One-Pan Cowboy Butter Tortellini Steak Bites
Ingredients
Steak Preparation
- 1.5 lbs sirloin or ribeye steak, cut into bite-sized cubes Alternatively, you can use other cuts of steak.
- 1 tsp Cajun seasoning Adjust according to taste.
- 0.5 tsp smoked paprika
- 0.5 tsp garlic powder
- to taste Salt & black pepper
- 2 tbsp olive oil For searing the steak.
Cowboy Butter Sauce
- 6 tbsp unsalted butter Use fresh for best flavor.
- 4 cloves garlic, minced
- 0.5 tsp red pepper flakes Optional for heat.
- 1 tsp Dijon mustard
- 1 Juice of 1 lemon
- 2 tbsp fresh parsley, chopped
- 1 tbsp fresh chives, chopped
Pasta
- 12 oz cheese tortellini Fresh or refrigerated.
- 0.5 cup grated Parmesan cheese For creaminess.

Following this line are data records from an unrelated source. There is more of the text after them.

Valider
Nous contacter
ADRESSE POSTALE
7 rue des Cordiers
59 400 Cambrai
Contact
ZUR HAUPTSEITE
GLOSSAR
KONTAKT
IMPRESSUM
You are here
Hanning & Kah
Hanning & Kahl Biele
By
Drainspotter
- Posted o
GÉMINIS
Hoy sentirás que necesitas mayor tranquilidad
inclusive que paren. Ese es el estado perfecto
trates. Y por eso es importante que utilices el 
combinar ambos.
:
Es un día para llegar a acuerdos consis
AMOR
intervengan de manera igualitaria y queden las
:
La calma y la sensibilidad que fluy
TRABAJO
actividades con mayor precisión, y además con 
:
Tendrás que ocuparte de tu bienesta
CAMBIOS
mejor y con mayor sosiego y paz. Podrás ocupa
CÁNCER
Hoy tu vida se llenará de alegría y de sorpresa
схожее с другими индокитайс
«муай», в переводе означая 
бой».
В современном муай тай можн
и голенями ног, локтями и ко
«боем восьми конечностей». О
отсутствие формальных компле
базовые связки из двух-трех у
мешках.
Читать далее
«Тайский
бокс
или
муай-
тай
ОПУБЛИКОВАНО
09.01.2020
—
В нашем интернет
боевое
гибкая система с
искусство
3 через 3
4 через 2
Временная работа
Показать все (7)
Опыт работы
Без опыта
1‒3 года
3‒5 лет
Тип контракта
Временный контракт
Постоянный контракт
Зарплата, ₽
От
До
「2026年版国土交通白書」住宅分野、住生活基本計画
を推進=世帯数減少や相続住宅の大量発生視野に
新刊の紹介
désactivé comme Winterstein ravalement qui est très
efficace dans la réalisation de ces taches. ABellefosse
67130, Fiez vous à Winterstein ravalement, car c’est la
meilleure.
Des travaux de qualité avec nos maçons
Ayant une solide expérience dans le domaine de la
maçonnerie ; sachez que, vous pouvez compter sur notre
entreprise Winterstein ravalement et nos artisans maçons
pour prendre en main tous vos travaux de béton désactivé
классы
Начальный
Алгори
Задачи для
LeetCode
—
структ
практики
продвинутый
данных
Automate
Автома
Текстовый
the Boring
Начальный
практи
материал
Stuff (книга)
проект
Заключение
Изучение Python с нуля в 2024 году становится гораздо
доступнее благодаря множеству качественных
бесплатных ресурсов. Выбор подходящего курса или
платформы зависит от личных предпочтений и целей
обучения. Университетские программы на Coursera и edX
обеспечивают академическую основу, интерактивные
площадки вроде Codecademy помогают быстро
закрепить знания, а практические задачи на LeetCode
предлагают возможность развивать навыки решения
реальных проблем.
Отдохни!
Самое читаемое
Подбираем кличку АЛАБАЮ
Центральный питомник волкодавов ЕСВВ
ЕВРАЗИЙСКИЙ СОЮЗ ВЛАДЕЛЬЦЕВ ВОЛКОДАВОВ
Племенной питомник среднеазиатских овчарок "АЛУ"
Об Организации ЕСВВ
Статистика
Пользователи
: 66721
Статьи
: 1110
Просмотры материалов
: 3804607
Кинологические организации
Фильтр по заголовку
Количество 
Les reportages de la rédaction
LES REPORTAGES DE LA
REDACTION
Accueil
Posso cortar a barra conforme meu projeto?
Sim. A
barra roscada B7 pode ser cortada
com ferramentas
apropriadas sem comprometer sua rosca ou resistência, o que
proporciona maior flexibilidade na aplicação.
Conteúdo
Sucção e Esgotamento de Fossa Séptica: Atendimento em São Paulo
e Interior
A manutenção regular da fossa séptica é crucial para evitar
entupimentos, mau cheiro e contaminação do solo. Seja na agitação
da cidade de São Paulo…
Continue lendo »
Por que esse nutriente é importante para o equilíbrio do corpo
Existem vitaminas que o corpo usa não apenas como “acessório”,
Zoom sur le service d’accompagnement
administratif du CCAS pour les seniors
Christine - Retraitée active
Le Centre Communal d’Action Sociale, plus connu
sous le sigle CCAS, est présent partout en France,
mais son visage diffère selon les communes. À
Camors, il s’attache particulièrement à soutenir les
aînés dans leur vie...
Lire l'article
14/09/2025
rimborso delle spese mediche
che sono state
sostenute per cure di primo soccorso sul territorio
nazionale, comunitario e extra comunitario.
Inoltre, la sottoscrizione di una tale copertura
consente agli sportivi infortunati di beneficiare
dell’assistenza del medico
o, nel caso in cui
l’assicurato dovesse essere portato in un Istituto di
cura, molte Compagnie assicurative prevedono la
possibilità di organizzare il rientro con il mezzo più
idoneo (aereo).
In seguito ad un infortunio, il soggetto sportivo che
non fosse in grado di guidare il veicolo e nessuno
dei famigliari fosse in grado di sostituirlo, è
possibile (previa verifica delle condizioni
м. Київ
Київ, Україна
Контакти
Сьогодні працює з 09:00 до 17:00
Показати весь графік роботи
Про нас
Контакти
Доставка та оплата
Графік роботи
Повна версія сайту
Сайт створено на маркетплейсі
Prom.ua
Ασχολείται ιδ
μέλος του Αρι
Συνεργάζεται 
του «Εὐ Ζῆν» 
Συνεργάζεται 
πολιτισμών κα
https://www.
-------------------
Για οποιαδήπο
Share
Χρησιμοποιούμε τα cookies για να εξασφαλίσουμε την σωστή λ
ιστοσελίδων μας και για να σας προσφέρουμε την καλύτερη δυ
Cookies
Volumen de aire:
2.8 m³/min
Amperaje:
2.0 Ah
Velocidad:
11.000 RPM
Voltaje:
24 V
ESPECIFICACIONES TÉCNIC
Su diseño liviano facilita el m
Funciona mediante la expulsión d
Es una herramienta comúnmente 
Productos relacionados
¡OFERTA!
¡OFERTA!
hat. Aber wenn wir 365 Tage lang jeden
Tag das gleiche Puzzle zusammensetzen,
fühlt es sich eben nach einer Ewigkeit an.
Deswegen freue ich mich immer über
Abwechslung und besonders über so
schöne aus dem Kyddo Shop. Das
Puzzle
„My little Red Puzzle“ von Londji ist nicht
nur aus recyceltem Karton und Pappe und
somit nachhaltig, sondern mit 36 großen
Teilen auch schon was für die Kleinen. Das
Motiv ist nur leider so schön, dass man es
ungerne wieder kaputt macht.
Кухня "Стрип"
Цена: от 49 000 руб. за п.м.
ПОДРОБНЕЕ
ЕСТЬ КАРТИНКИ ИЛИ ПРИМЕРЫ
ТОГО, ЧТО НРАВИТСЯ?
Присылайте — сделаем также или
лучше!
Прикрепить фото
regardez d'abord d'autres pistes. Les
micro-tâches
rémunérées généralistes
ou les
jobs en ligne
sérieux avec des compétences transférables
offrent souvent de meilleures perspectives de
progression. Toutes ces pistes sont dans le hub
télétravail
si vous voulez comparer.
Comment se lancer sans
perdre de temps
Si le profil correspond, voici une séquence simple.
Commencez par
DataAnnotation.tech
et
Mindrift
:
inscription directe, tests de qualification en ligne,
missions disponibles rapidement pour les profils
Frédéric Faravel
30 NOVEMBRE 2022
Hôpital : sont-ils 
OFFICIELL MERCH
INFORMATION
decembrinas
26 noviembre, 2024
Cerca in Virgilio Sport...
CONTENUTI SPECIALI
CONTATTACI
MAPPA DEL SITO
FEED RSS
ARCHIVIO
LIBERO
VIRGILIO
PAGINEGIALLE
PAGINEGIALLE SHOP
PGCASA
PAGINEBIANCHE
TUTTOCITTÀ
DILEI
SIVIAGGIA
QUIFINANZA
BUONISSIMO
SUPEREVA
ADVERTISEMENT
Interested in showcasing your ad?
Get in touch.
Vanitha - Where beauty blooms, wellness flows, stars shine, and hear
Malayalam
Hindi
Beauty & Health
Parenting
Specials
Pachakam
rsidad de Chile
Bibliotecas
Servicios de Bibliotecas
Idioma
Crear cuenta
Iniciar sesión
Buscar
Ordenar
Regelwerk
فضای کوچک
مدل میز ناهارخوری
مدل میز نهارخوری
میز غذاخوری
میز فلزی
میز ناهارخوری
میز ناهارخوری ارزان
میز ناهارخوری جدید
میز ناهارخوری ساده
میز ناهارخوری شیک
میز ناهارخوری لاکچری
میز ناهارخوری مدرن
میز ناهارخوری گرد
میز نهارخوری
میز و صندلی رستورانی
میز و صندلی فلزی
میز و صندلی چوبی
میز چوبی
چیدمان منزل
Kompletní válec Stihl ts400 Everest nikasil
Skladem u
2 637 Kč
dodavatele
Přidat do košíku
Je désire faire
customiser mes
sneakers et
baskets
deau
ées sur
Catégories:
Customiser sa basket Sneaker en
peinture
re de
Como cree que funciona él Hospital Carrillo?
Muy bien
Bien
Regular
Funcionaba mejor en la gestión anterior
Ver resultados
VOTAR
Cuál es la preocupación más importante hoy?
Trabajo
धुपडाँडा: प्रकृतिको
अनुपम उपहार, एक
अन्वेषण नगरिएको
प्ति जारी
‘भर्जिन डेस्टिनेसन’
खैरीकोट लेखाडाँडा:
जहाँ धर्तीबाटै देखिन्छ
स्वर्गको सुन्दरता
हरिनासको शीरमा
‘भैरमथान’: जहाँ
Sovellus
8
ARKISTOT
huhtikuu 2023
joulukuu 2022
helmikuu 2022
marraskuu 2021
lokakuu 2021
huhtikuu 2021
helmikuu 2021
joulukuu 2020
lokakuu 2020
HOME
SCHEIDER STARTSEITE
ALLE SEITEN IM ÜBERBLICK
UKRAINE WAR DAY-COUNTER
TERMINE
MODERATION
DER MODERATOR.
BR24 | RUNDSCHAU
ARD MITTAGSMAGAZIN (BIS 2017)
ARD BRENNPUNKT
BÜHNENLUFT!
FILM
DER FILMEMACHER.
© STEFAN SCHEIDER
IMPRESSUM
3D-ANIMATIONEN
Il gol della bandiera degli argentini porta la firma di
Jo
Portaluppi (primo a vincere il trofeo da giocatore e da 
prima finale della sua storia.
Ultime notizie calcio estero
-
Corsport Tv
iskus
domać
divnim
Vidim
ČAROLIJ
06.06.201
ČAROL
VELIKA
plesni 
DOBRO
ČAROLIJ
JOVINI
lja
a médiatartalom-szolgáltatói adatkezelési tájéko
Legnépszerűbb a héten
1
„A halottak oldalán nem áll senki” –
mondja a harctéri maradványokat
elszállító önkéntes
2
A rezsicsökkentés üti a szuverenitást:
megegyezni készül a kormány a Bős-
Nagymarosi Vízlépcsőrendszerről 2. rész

- 0.5 cup reserved pasta water To help adjust the sauce consistency.
Instructions
Cook the Tortellini
- Bring a large pot of salted water to a boil and cook the tortellini according to package directions until tender but still firm to the bite. Reserve ½ cup of pasta water, then drain and set aside.
Prepare the Steak Bites
- Pat the steak pieces dry with paper towels and season with Cajun seasoning, smoked paprika, garlic powder, salt, and black pepper.
- Heat olive oil in a large skillet over medium-high heat. Sear the steak bites for 2–3 minutes per side until browned. Remove from skillet and let rest.
Make the Cowboy Butter Sauce
- In the same skillet, reduce heat to medium and melt butter. Add minced garlic and cook until fragrant, about 1 minute.
- Stir in red pepper flakes, Dijon mustard, and lemon juice. Mix in parsley and chives.
Combine Everything
- Return the cooked tortellini and steak bites to the skillet, tossing until coated in the sauce. Add reserved pasta water as needed to create a silky sauce.
- Ensure to stir in Parmesan cheese until melted and creamy.
Finish and Serve
- Taste and adjust salt, pepper, or Cajun seasoning. Plate while hot and garnish with extra Parmesan and parsley.